I bought my first maltese as a pet a year ago, never knowing I'd want to do anything else and surely never dreaming I'd love the breed so much! She was on a limited registration and after discovering this site, my eyes were opened a bit and I became interested in showing. I was lucky and actually wound up with a pet maltese that was show quality from a reputable show breeder. It took going to the National maltese show in Arizona and other shows, getting to know people, and becoming involved with the show world to demonstrate to Lucy's breeder that I was really serious about becoming more involved with the breed and could be trusted with a changed registration. Only then, did she feel comfortable changing the registration to open so Lucy could be finished and then eventually bred. Due to circumstances beyond my control, I had to have Lucy spayed but that is how I got 'started'. 

My other girl Caddy that I have was entrusted to me after getting to know breeders on this site and I'm so happy to have her. The only reason I would even dream of breeding her is to hopefully get show quality puppies from her, and those puppies I will be keeping for myself, LOL! I guess that's the way I feel about it - if you aren't breeding to better the breed and for show prospects, it should probably be left to the people who do have that goal in mind, otherwise you venture into 'backyard breeder' territory. I can tell you this much - I doubt I will EVER make a profit from this and that is completely fine!

Please do not take offense to anything I have said, I'm not trying to imply anything here! You have obviously done a lot of research and please PLEASE be careful when making those phone calls! The breeders that will sell you dogs with open registration without getting to know you, with you just saying you want to breed maltese will most likely not have the best quality dogs to begin with. The people on this forum are very passionate about people who breed without regard to health or standard, so just wanted to mention that in case you get any replies that might not be the most friendly, that is where they stem from. 

Good luck to you! If you have any questions or need anything, feel free to PM me.
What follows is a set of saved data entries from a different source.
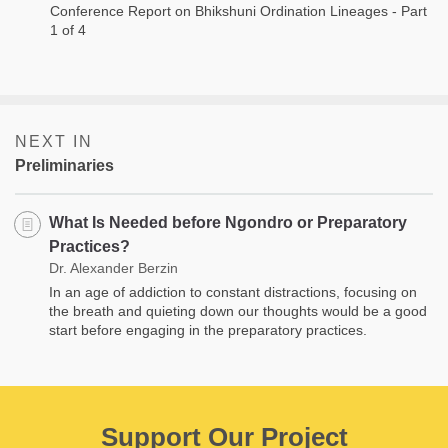
Conference Report on Bhikshuni Ordination Lineages - Part
1 of 4
NEXT IN
Preliminaries
What Is Needed before Ngondro or Preparatory
Practices?
Dr. Alexander Berzin
In an age of addiction to constant distractions, focusing on
the breath and quieting down our thoughts would be a good
start before engaging in the preparatory practices.
Support Our Project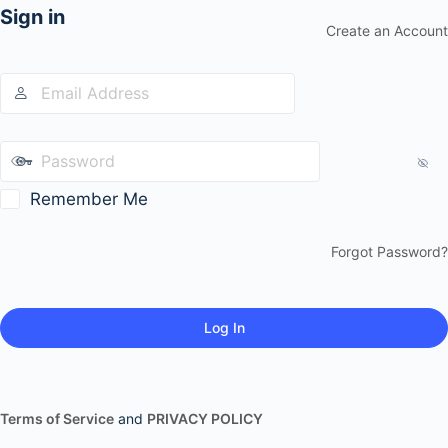
Sign in
Create an Account
Remember Me
Forgot Password?
Terms of Service
and
PRIVACY POLICY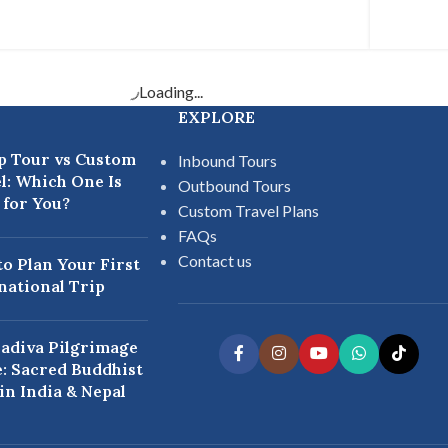
Loading...
EXPLORE
p Tour vs Custom
Inbound Tours
l: Which One Is
Outbound Tours
 for You?
Custom Travel Plans
FAQs
Contact us
o Plan Your First
national Trip
adiva Pilgrimage
: Sacred Buddhist
 in India & Nepal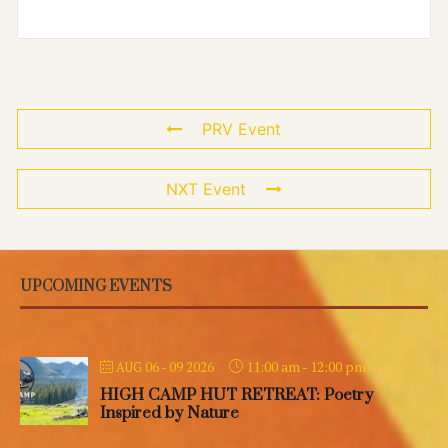
PRV Event
NXT Event
UPCOMING EVENTS
11:00 am
-
12:00 pm
AUG 06 - 09 2026
HIGH CAMP HUT RETREAT: Poetry
Inspired by Nature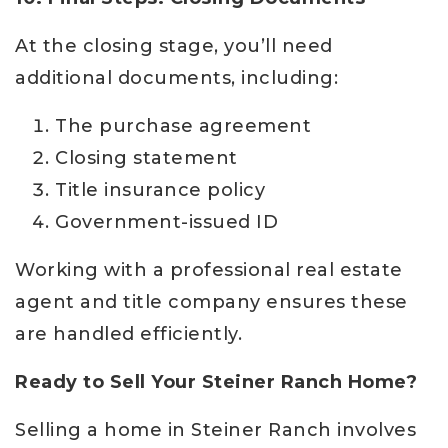
At the closing stage, you’ll need
additional documents, including:
The purchase agreement
Closing statement
Title insurance policy
Government-issued ID
Working with a professional real estate
agent and title company ensures these
are handled efficiently.
Ready to Sell Your Steiner Ranch Home?
Selling a home in Steiner Ranch involves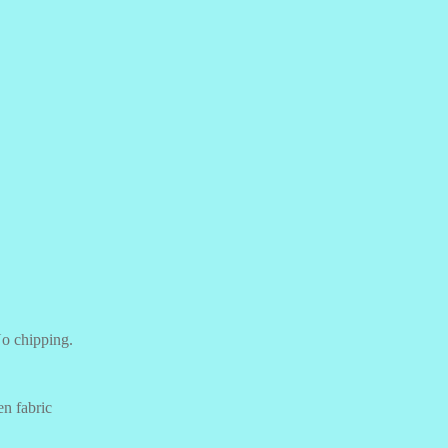
o chipping.
n fabric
And welcome to Spoiled Maltese!


----------



## HappyB (Feb 28, 2005)

What I am going to say is not directed to you personally, so please don't take it that way.

On any given day, a well known breeder will get a number of inquiries for pups. I'm a small breeder, and I still get several in a week. Usually the email is along the same lines: People wanting a dog for breeding. One I got today asked for open registration, and said that she wanted to breed it to her girl who had a champions in the pedigree. The only thing she asked about my dog was size. Usually, the second question is price. Rarely do I get questions asking about pedigree (although some are on my website), and I've never got one about health issues. So, while your intentions may be very good, you are penalized by all those who come before you who might not be. Too many breeders have been burned. Five years ago, it was a lot easier than it is today, and I'm sure that further back, it was even easier to find people to give open registration.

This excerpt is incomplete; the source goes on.